Conrado Esquivel calls his papaya tree “El tigre” for the legs sprouting from its base.
The pomegranates he grows are red or green, some bitter, some sweet.
On a recent afternoon, the chiles were just about ready to harvest, as was the berro, or watercress.
He has named this plot in Watts “Rancho el lorocito,” after the white flower that sprouted abundantly from a tree above his head as he sat in his usual spot, watching over the crops of four other gardeners.
Where Esquivel grew up, in Michoacán, Mexico, he didn’t eat loroco, but here he learned to cultivate it for the Salvadorans who stuff it in pupusas and other dishes.

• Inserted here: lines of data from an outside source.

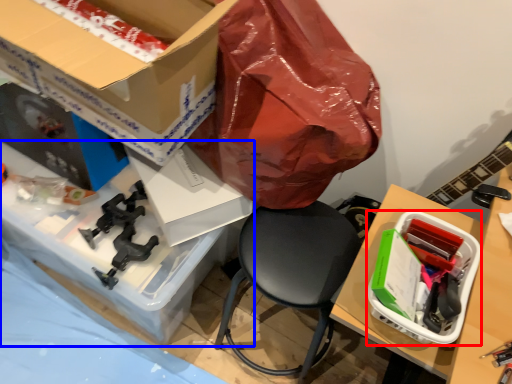 Question: Which object is closer to the camera taking this photo, box (highlighted by a red box) or desk (highlighted by a blue box)?

Choices:
 (A) box
 (B) desk

Answer: (A) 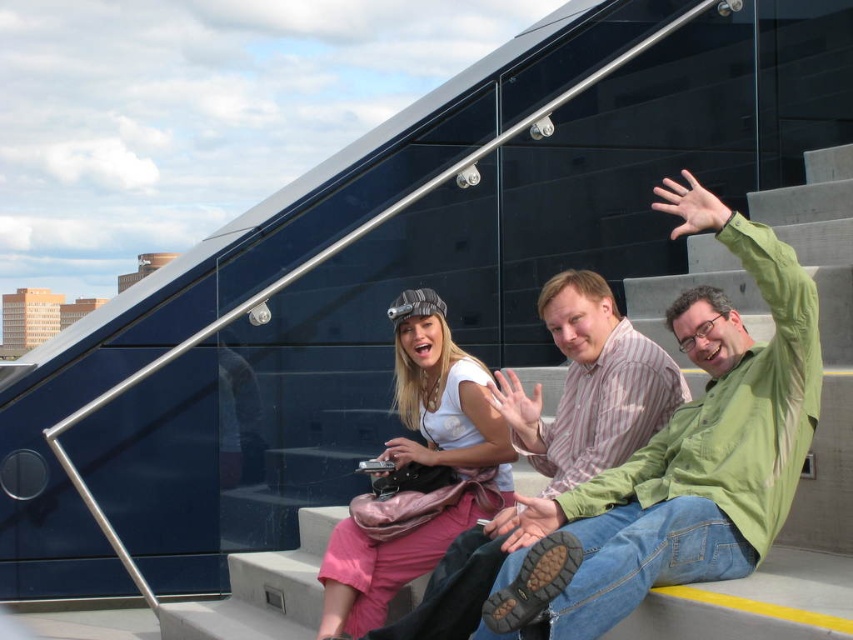 Is green cotton shirt at center taller than striped cotton shirt at center?

Yes, green cotton shirt at center is taller than striped cotton shirt at center.

Is green cotton shirt at center wider than striped cotton shirt at center?

No, green cotton shirt at center is not wider than striped cotton shirt at center.

Is point (529, 545) positioned in front of point (611, 348)?

That is True.

Identify the location of green cotton shirt at center. (682, 456).

Looking at this image, between white matte shirt at center and striped cotton shirt at center, which one has more height?

striped cotton shirt at center

Who is more distant from viewer, (424,564) or (675,380)?

→ Positioned behind is point (675,380).

Identify the location of white matte shirt at center. (418, 465).

Find the location of `white matte shirt at center`. white matte shirt at center is located at coordinates (418, 465).

Can you confirm if green cotton shirt at center is shorter than white matte shirt at center?

No, green cotton shirt at center is not shorter than white matte shirt at center.

Between point (599, 616) and point (403, 547), which one is positioned in front?

Point (599, 616) is more forward.

I want to click on green cotton shirt at center, so click(682, 456). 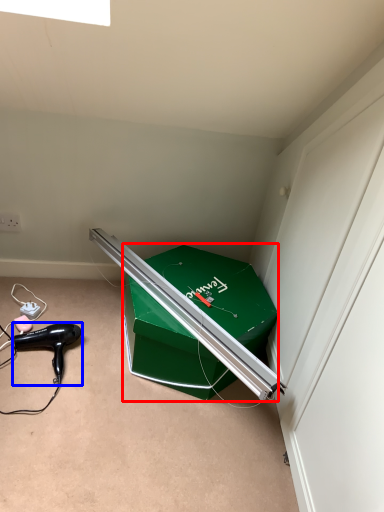 Question: Which object appears farthest to the camera in this image, box (highlighted by a red box) or hair drier (highlighted by a blue box)?

Choices:
 (A) box
 (B) hair drier

Answer: (B) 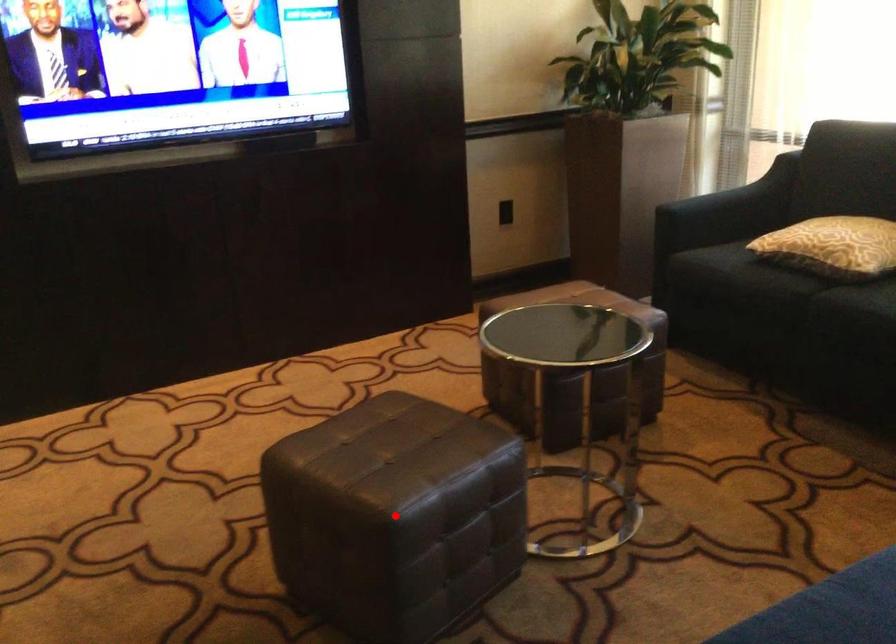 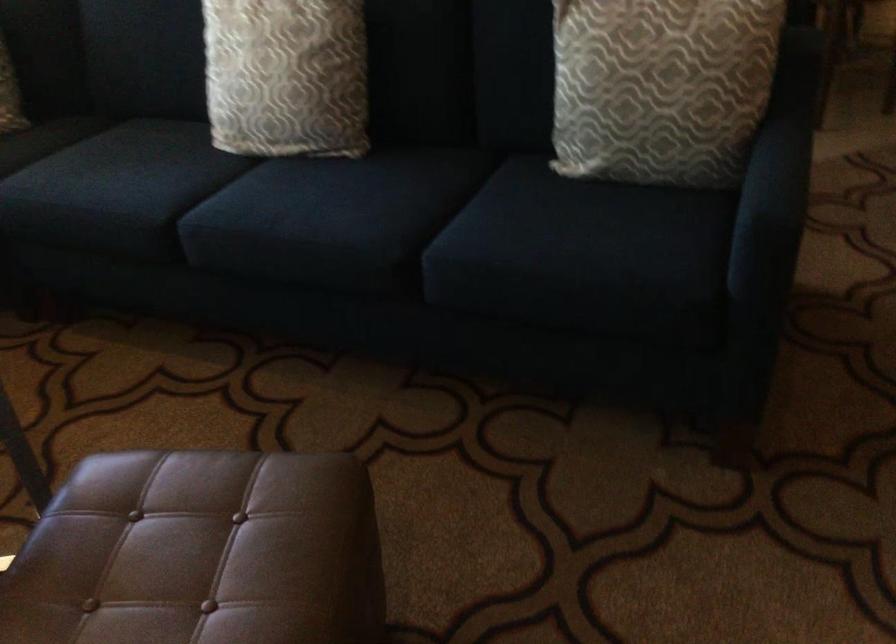 Where in the second image is the point corresponding to the highlighted location from the first image?

(341, 444) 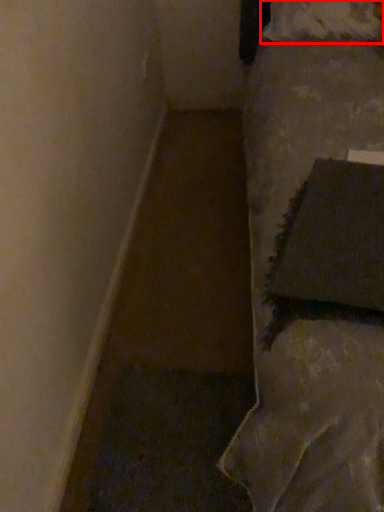 Question: From the image's perspective, where is pillow (annotated by the red box) located relative to pillow?

Choices:
 (A) above
 (B) below

Answer: (A) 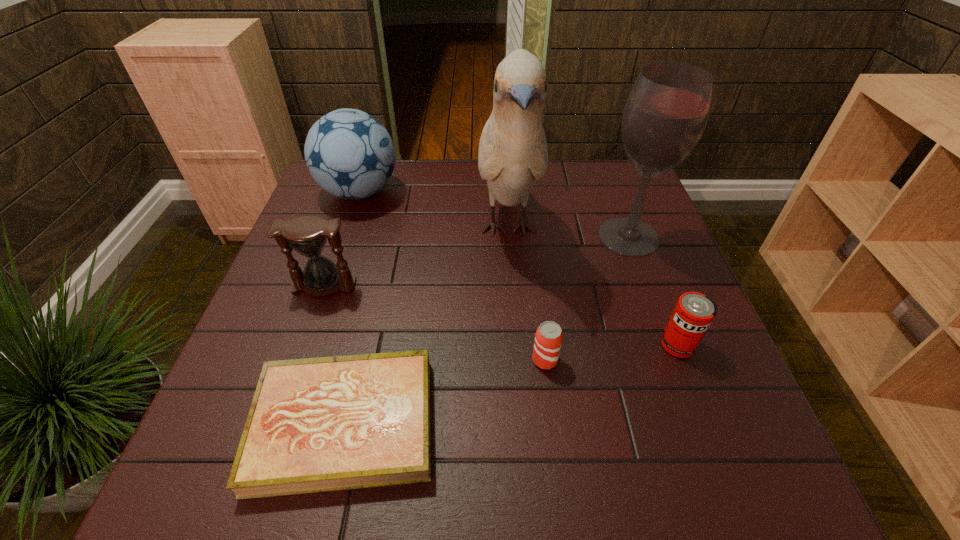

That is the nature of this community garden, its more than 200 plots tilled by immigrants from all over Mexico and Central America. They have planted foods from their hometowns — the leafy greens papalo and chipilin, the herb hierba mora — sharing them with each other until one person’s traditions become everyone’s.
Many of the gardeners labored for decades on construction sites or in factories but never achieved the American dream of a house with a yard.
A few miles from the intersection of the 110 and 105 freeways, a group of around 200 people grow food, mainly for neighbors and their own kitchens. This community of farmers found a connection with their home countries, growing traditional ingredients for Mexican and Central American cuisines under the power lines.
They come to this 11-block strip of land, framed by electricity towers at 109th Street, west of the Nickerson Gardens housing development, to feel the soil between their fingers, to watch the plants grow, to marvel at the orange butterflies, to remind themselves of home.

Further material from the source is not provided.